Q: From a historian’s perspective, why is it important to commemorate historical events such as Juneteenth or the recent 100th anniversary of the Tulsa Massacre? How do these events shape the national discourse today?

Shelden: One of the most important reasons is that many Americans have been denied this history. For generations after the Civil War, former Confederates and their progeny waged a wildly successful disinformation campaign that historians call the Lost Cause. Among other falsehoods, the Lost Cause erased slavery as the cause of the war and covered up or justified a century of heinous violence against Black communities in the years that followed. Even though the United States prevailed in 1865, the men and women who spent four years trying to destroy American democracy had an enormous influence on the way textbooks, monuments, museums, film, TV and other media told stories about our past — and in many cases still do. Commemorating these events allows us to give an honest accounting of our past, to recognize our failures and our triumphs, and better understand who we are as a nation. 
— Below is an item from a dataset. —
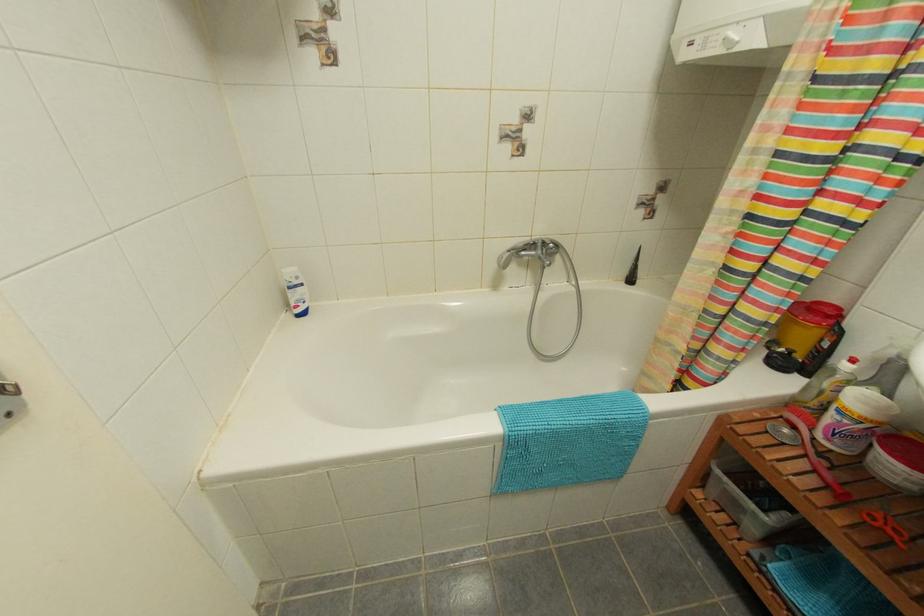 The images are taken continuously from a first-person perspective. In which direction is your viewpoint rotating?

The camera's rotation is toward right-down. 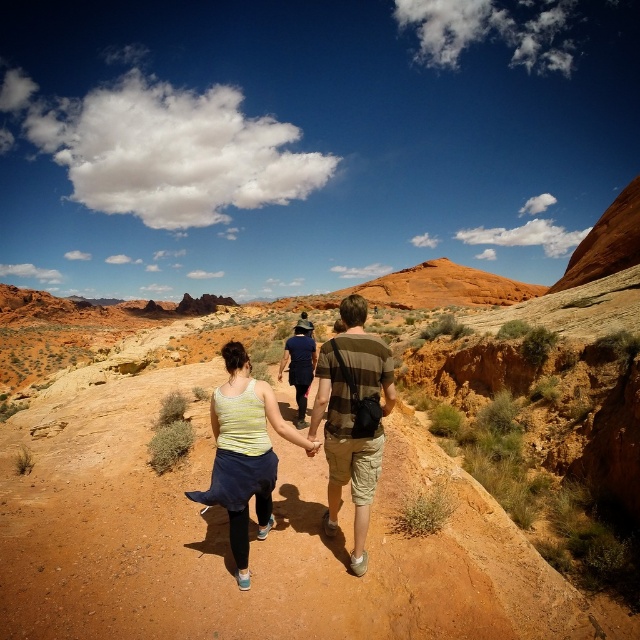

Q: Should Juneteenth be recognized as a national holiday as has been recently proposed in Congress?

Shelden: It is a testament to the power of the Lost Cause that in 2021 we still don’t have a holiday to celebrate emancipation. We absolutely should have a holiday — whether we celebrate that on Juneteenth or some other day — that acknowledges and celebrates the freedom of four million Black people whose families had been held in bondage for generations by their fellow Americans.